In some countries (and remember, it can vary from country to country and sometimes even from state to state):
- Without a will, most of your estate goes to your children, not your surviving spouse. Maybe that’s what you would prefer to have happen :-). If not, I strongly suggest you do something about it. As a minimum, do check the position!
- If you separate from your spouse your old will leaving him or her part or all of your estate remains valid. If that’s what you want, then you can leave it as it is. If not, then do something about it!
- Property you own jointly with another may automatically go to the survivor – do not assume that your intended beneficiary will inherit your half. It all depends on whether the property is held as tenants in common or join tenants. If you’re not sure, do check!
- What happens if you leave your estate to your spouse and they re-marry a con-artist, how much will be left for your children?
- If you leave property to children without sensible limitations in place, they can spend the lot the minute they turn eighteen! In most countries, beneficiaries are entitled at 18. You can nominate a later age if you wish (i.e. 21, 25 or 30). Ask yourself, what would you have done with an inheritance at 18?
- If you leave property to a charity without a special provision in your will – the other beneficiaries may end up having to wear any taxes on the gift.
It is difficult in an article such as this to cover all eventualities. What this article is meant to do is to highlight to you the importance of having a will … wherever you may live. Many people do use off-the-shelf Will templates that they buy online. Some charities do offer a free Will service if you include a donation in your Will to the charity. However, if your estate is complicated or substantial I strongly recommend that you meet with a properly qualified professional to prepare your Will for you.
Finally, ask yourself – If something ever happen to you, would your loved ones know where to find everything they will need to wind up your estate?
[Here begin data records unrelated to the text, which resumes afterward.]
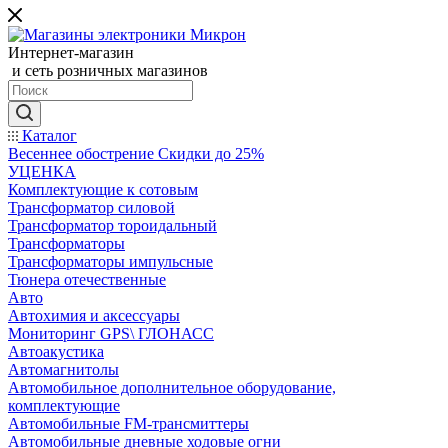
Интернет-магазин
и сеть розничных магазинов
Каталог
Весеннее обострение Скидки до 25%
УЦЕНКА
Комплектующие к сотовым
Трансформатор силовой
Трансформатор тороидальный
Трансформаторы
Трансформаторы импульсные
Тюнера отечественные
Авто
Автохимия и аксессуары
Мониторинг GPS\ ГЛОНАСС
Автоакустика
Автомагнитолы
Автомобильное дополнительное оборудование,
комплектующие
Автомобильные FM-трансмиттеры
Автомобильные дневные ходовые огни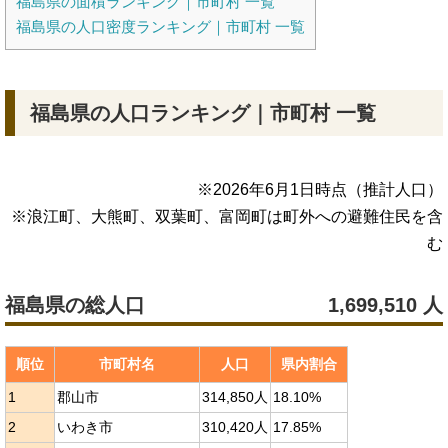
福島県の面積ランキング｜市町村 一覧
福島県の人口密度ランキング｜市町村 一覧
福島県の人口ランキング｜市町村 一覧
※
2026年6月1日
時点（推計人口）
※浪江町、大熊町、双葉町、富岡町は町外への避難住民を含
む
福島県の総人口
1,699,510
人
順位
市町村名
人口
県内割合
1
郡山市
314,850人
18.10%
2
いわき市
310,420人
17.85%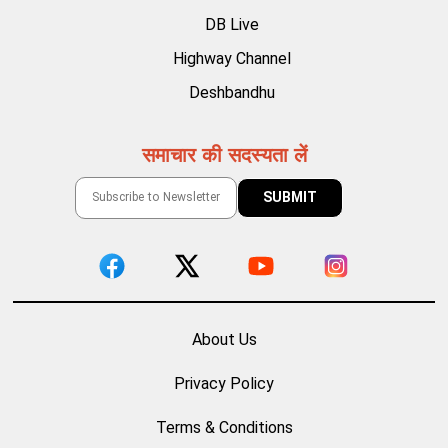
DB Live
Highway Channel
Deshbandhu
समाचार की सदस्यता लें
About Us
Privacy Policy
Terms & Conditions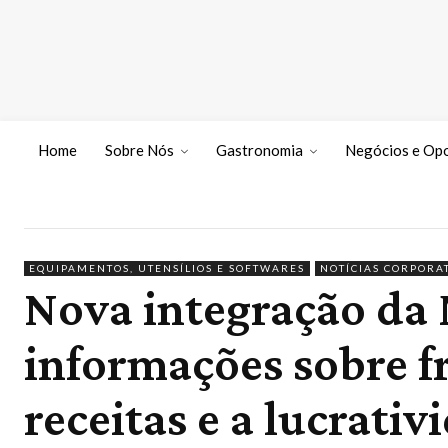
Home
Sobre Nós
Gastronomia
Negócios e Op
EQUIPAMENTOS, UTENSÍLIOS E SOFTWARES
NOTÍCIAS CORPORA
Nova integração da 
informações sobre f
receitas e a lucrati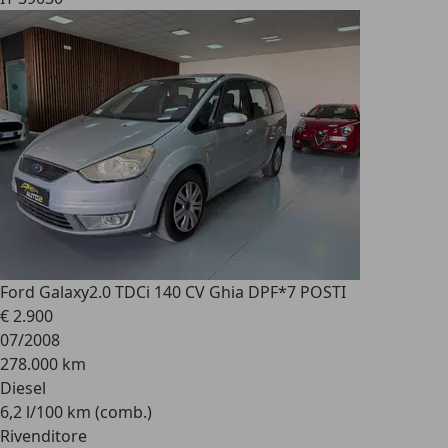
Ford Galaxy
2.0 TDCi 140 CV Ghia DPF*7 POSTI
€ 2.900
07/2008
278.000 km
Diesel
6,2 l/100 km (comb.)
Rivenditore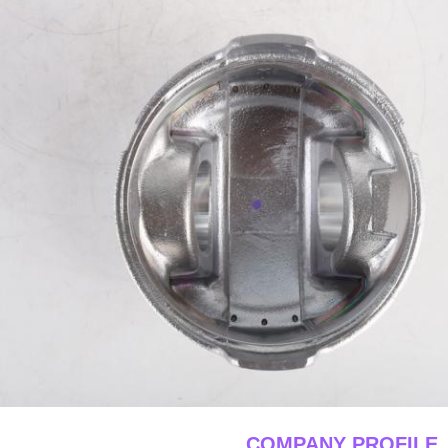
____COMPANY PROFILE_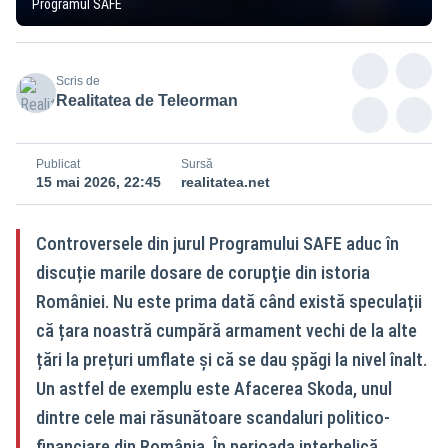
Programul SAFE
Scris de
Realitatea de Teleorman
Publicat
Sursă
15 mai 2026, 22:45
realitatea.net
Controversele din jurul Programului SAFE aduc în
discuție marile dosare de corupţie din istoria
României. Nu este prima dată când există speculații
că țara noastră cumpără armament vechi de la alte
țări la prețuri umflate și că se dau șpăgi la nivel înalt.
Un astfel de exemplu este Afacerea Skoda, unul
dintre cele mai răsunătoare scandaluri politico-
financiare din România. În perioada interbelică,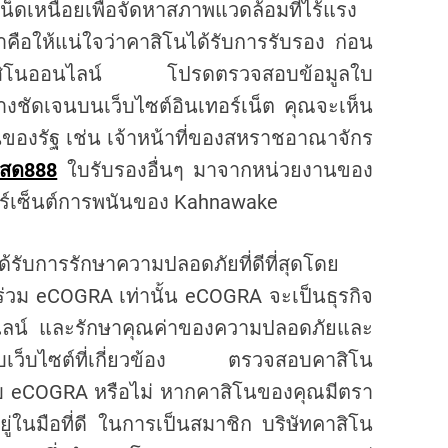
หน็ดเหนื่อยเพื่อจัดหาสภาพแวดล้อมที่ไร้แรง
งทำคือให้แน่ใจว่าคาสิโนได้รับการรับรอง ก่อน
งเกมคาสิโนออนไลน์ โปรดตรวจสอบข้อมูลใบ
่างชัดเจนบนเว็บไซต์อินเทอร์เน็ต คุณจะเห็น
ของรัฐ เช่น เจ้าหน้าที่ของสหราชอาณาจักร
สด888
ใบรับรองอื่นๆ มาจากหน่วยงานของ
 เปอร์เซ็นต์การพนันของ Kahnawake
้รับการรักษาความปลอดภัยที่ดีที่สุดโดย
เข้าร่วม eCOGRA เท่านั้น eCOGRA จะเป็นธุรกิจ
นไลน์ และรักษาคุณค่าของความปลอดภัยและ
โยงกับเว็บไซต์ที่เกี่ยวข้อง ตรวจสอบคาสิโน
ับ eCOGRA หรือไม่ หากคาสิโนของคุณมีตรา
ู่ในมือที่ดี ในการเป็นสมาชิก บริษัทคาสิโน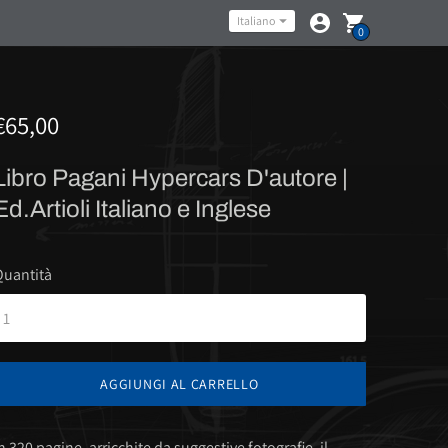
Lingua
Italiano
0
€65,00
Libro Pagani Hypercars D'autore |
Ed.Artioli Italiano e Inglese
Quantità
AGGIUNGI AL CARRELLO
n 320 pagine, arricchite da suggestive fotografie, il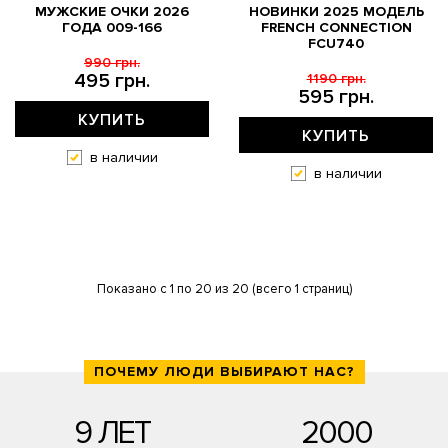
МУЖСКИЕ ОЧКИ 2026
НОВИНКИ 2025 МОДЕЛЬ
ГОДА 009-166
FRENCH CONNECTION
FCU740
990 грн.
495 грн.
1190 грн.
595 грн.
КУПИТЬ
КУПИТЬ
в наличии
в наличии
Показано с 1 по 20 из 20 (всего 1 страниц)
ПОЧЕМУ ЛЮДИ ВЫБИРАЮТ НАС?
9 ЛЕТ
2000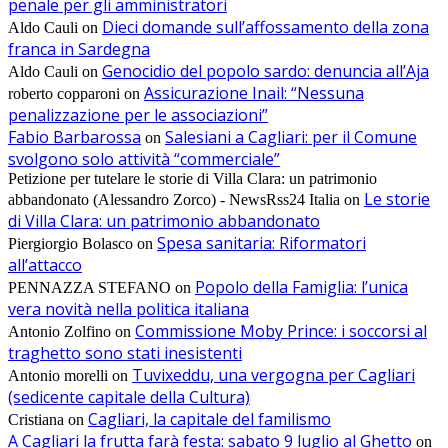
penale per gli amministratori
Dieci domande sull’affossamento della zona
Aldo Cauli
on
franca in Sardegna
Genocidio del popolo sardo: denuncia all’Aja
Aldo Cauli
on
Assicurazione Inail: “Nessuna
roberto copparoni
on
penalizzazione per le associazioni”
Fabio Barbarossa
Salesiani a Cagliari: per il Comune
on
svolgono solo attività “commerciale”
Petizione per tutelare le storie di Villa Clara: un patrimonio
Le storie
abbandonato (Alessandro Zorco) - NewsRss24 Italia
on
di Villa Clara: un patrimonio abbandonato
Spesa sanitaria: Riformatori
Piergiorgio Bolasco
on
all’attacco
Popolo della Famiglia: l’unica
PENNAZZA STEFANO
on
vera novità nella politica italiana
Commissione Moby Prince: i soccorsi al
Antonio Zolfino
on
traghetto sono stati inesistenti
Tuvixeddu, una vergogna per Cagliari
Antonio morelli
on
(sedicente capitale della Cultura)
Cagliari, la capitale del familismo
Cristiana
on
A Cagliari la frutta farà festa: sabato 9 luglio al Ghetto
on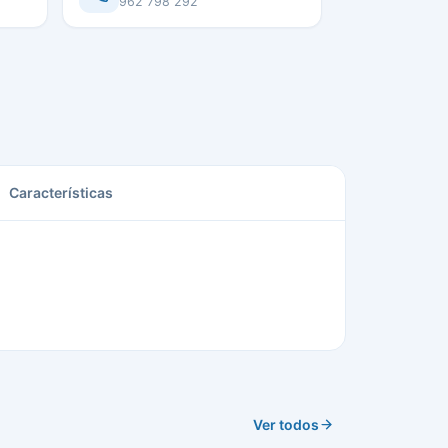
962 798 292
Características
Ver todos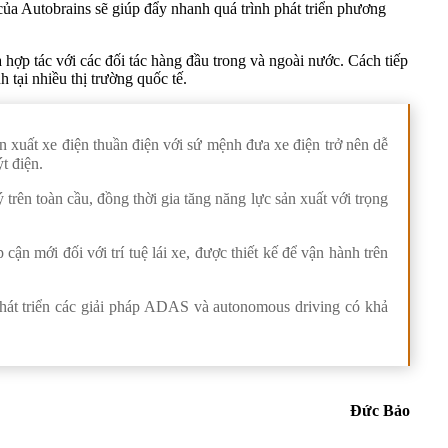
ủa Autobrains sẽ giúp đẩy nhanh quá trình phát triển phương
 hợp tác với các đối tác hàng đầu trong và ngoài nước. Cách tiếp
tại nhiều thị trường quốc tế.
xuất xe điện thuần điện với sứ mệnh đưa xe điện trở nên dễ
t điện.
trên toàn cầu, đồng thời gia tăng năng lực sản xuất với trọng
ận mới đối với trí tuệ lái xe, được thiết kế để vận hành trên
át triển các giải pháp ADAS và autonomous driving có khả
Đức Bảo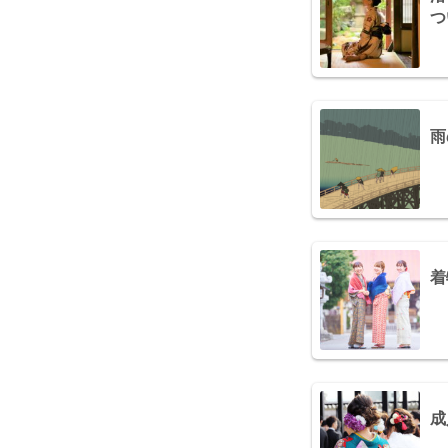
つ
雨
着
成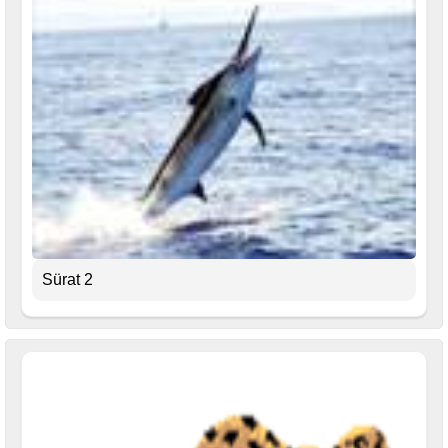
Sürat 2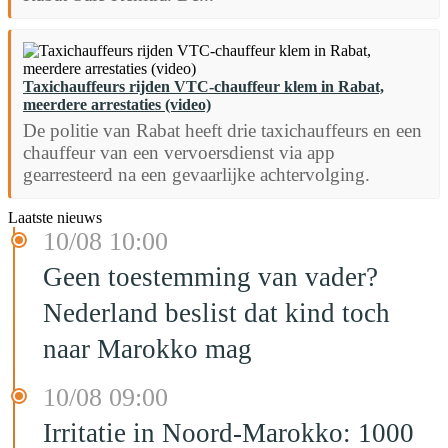
Taxichauffeurs rijden VTC-chauffeur klem in Rabat,
meerdere arrestaties (video)
De politie van Rabat heeft drie taxichauffeurs en een
chauffeur van een vervoersdienst via app
gearresteerd na een gevaarlijke achtervolging.
Laatste nieuws
10/08 10:00
Geen toestemming van vader?
Nederland beslist dat kind toch
naar Marokko mag
10/08 09:00
Irritatie in Noord-Marokko: 1000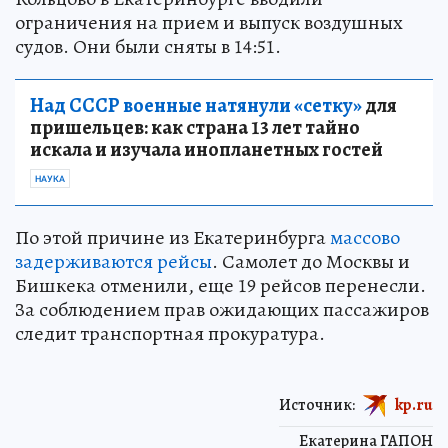
ограничения на прием и выпуск воздушных
судов. Они были сняты в 14:51.
Над СССР военные натянули «сетку»
для
пришельцев: как страна 13 лет тайно
искала и изучала инопланетных гостей
НАУКА
По этой причине из Екатеринбурга
массово
задерживаются рейсы
. Самолет до Москвы и
Бишкека отменили, еще 19 рейсов перенесли.
За соблюдением прав ожидающих пассажиров
следит транспортная прокуратура.
Источник:
kp.ru
Екатерина ГАПОН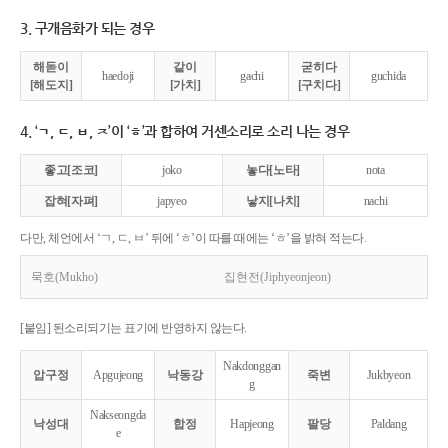
3. 구개음화가 되는 경우
해돋이
같이
굳히다
haedoji
gachi
guchida
[해도지]
[가치]
[구치다]
4. ‘ㄱ, ㄷ, ㅂ, ㅈ’이 ‘ㅎ’과 합하여 거센소리로 소리 나는 경우
좋고[조코]
joko
놓다[노타]
nota
잡혀[자펴]
japyeo
낳지[나치]
nachi
다만, 체언에서 ‘ㄱ, ㄷ, ㅂ’ 뒤에 ‘ㅎ’이 따를 때에는 ‘ㅎ’을 밝혀 적는다.
묵호(Mukho)
집현전(Jiphyeonjeon)
[붙임] 된소리되기는 표기에 반영하지 않는다.
Nakdonggan
압구정
Apgujeong
낙동강
죽변
Jukbyeon
g
Nakseongda
낙성대
합정
Hapjeong
팔당
Paldang
e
Will they know where to find your Will? What about the titles to the properties you may have? Will they know about the life insurance policies you may have? What about the passwords to all your important logins? I witnessed many of my clients go through the problems and emotional trauma when their partner pass without leaving sufficient information behind as they spend hours trying to locate documents that we needed to wind up the estate.
As a result, I created a Personal Organiser for my clients. If you spend a little time on this and complete the information in the Personal Organiser, AND make sure your loved ones know where to find this document, you will alleviate some of the emotional stress and trauma for those you leave behind. Isn’t it better to leave the bulk of your estate to your loved ones than to your advisors? Your family and close friends and relatives will be thankful if you make a Will. After all, you are not making your Will for YOU, you are making it for THEM.
Note: This article is not intended to constitute legal advice and must not be relied on as a substitute for legal advice. DO GET PROFESSIONAL ADVICE. Just remember, if you’re protecting (say) $10 million estate, paying $10,000 for a Will is but a drop in the ocean. Better to be safe than sorry! Having said all that … if you’re not fussed about giving all your money to the Taxman … or you don’t really care about those you leave behind, then do nothing. Don’t make a Will. Don’t make life simple for your loved ones. Make them suffer and earn your inheritance!